Con muy poco público ya en zonas de Las Torres y Aguirre la hermandad afrontó los siempre difíciles últimos metros. Sus filas no eran muy numerosas -nunca ha sido una cofradía de vocación multitudinaria- pero sí muy parecidas a las del inicio, sin apenas bajas y casi siempre muy compactas. Alrededor de dos centenares de participantes, incluyendo coro y banceros, acompañaban a su titular hasta San Esteban donde, allí, sí, volvían a esperarle devotos y espectadores. Todos escucharon al párroco y vicario general de la Diócesis, Antonio Fernández Ferrero, quién tuvo como misión glosar la séptima y última Palabra: «En tus manos encomiendo mi espíritu». El sacerdote puso deberes a los presentes. «Todos los que estamos aquí somos capaces de poder dar ese grito (…) en tus manos pongo ese defecto que me cuesta cambiar, esa adicción que me está esclavizando, estos rencores y odios que me llenan de orgullo, esas personas de fidelidad a las personas a las que me quiero.

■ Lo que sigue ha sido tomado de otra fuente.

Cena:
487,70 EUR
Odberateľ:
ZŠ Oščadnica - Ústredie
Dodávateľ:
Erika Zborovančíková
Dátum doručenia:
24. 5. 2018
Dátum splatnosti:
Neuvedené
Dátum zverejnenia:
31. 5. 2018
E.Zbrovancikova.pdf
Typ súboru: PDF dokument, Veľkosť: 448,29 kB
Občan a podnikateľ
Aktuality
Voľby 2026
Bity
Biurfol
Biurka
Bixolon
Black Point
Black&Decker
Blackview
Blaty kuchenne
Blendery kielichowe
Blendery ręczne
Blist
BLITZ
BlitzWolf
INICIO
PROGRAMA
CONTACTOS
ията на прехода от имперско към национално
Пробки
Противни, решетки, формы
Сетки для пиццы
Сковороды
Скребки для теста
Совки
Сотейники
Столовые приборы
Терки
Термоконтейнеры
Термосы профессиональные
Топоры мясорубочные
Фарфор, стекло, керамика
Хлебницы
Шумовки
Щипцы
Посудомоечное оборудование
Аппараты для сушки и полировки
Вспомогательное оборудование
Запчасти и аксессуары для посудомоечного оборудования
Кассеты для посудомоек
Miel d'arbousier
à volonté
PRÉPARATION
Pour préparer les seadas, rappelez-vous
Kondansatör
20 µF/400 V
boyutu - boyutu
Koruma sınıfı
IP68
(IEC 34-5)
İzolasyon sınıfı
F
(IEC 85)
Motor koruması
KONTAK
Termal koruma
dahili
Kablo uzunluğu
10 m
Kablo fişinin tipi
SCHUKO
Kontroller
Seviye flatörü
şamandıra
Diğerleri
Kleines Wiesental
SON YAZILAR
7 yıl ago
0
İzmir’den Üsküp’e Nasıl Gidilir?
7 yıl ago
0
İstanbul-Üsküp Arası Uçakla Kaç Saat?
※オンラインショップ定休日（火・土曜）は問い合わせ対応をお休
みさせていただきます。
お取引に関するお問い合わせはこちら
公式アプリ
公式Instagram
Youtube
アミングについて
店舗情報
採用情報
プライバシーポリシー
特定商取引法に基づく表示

Entrega tu espíritu al Señor, ya, ahora, en este momento».

Sonó otra vez el Coro Alonso Lobo y el Cristo se adentró hacia San Esteban mientras su sombra se escurría por el techo de la iglesia, como un reptil asustadizo escapando del sol. El cortejo cerró a la 1:14 horas de la madrugada, diecisiete minutos antes que en 2022. Entre ayer y hoy, con minúscula y mayúscula.